▸ **TASK BRIEF**:
The records below are to be returned exactly as written, minus their pictures.

▸ **INFORMATION GIVEN**:
--*--
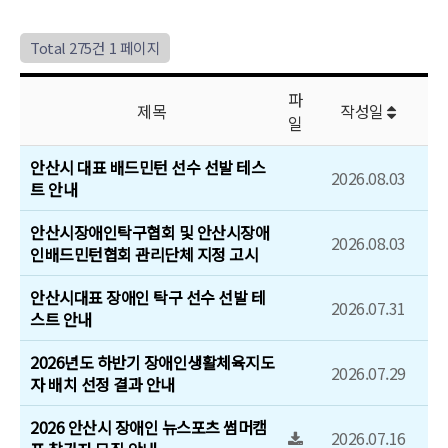
행사/대회일정
Total 275건
1 페이지
문서자료실
파
제목
작성일
일
보도자료
안산시 대표 배드민턴 선수 선발 테스
2026.08.03
포토갤러리
트 안내
안산시장애인탁구협회 및 안산시장애
유튜브영상
2026.08.03
인배드민턴협회 관리단체 지정 고시
안산시대표 장애인 탁구 선수 선발 테
2026.07.31
스트 안내
2026년도 하반기 장애인생활체육지도
2026.07.29
자 배치 선정 결과 안내
2026 안산시 장애인 뉴스포츠 썸머캠
2026.07.16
--*--
▸ **TASK RESPONSE**:
행사/대회일정
Total 275건
1 페이지
문서자료실
파
제목
작성일
일
보도자료
안산시 대표 배드민턴 선수 선발 테스
2026.08.03
포토갤러리
트 안내
안산시장애인탁구협회 및 안산시장애
유튜브영상
2026.08.03
인배드민턴협회 관리단체 지정 고시
안산시대표 장애인 탁구 선수 선발 테
2026.07.31
스트 안내
2026년도 하반기 장애인생활체육지도
2026.07.29
자 배치 선정 결과 안내
2026 안산시 장애인 뉴스포츠 썸머캠
2026.07.16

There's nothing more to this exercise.